- _ACTIVITY_:
Give back the full data, retyped precisely.

╭─ DATA SUPPLIED

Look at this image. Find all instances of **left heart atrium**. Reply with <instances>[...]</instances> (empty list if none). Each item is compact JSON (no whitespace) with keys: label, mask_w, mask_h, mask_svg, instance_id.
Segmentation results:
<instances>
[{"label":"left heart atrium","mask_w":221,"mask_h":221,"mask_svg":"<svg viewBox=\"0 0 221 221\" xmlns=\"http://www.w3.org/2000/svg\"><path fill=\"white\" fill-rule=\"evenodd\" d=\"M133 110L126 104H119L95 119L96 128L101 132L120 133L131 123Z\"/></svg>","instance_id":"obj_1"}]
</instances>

╰─

- _OUTPUT BELOW_:
Look at this image. Find all instances of **left heart atrium**. Reply with <instances>[...]</instances> (empty list if none). Each item is compact JSON (no whitespace) with keys: label, mask_w, mask_h, mask_svg, instance_id.
Segmentation results:
<instances>
[{"label":"left heart atrium","mask_w":221,"mask_h":221,"mask_svg":"<svg viewBox=\"0 0 221 221\" xmlns=\"http://www.w3.org/2000/svg\"><path fill=\"white\" fill-rule=\"evenodd\" d=\"M133 110L126 104H119L95 119L96 128L101 132L120 133L131 123Z\"/></svg>","instance_id":"obj_1"}]
</instances>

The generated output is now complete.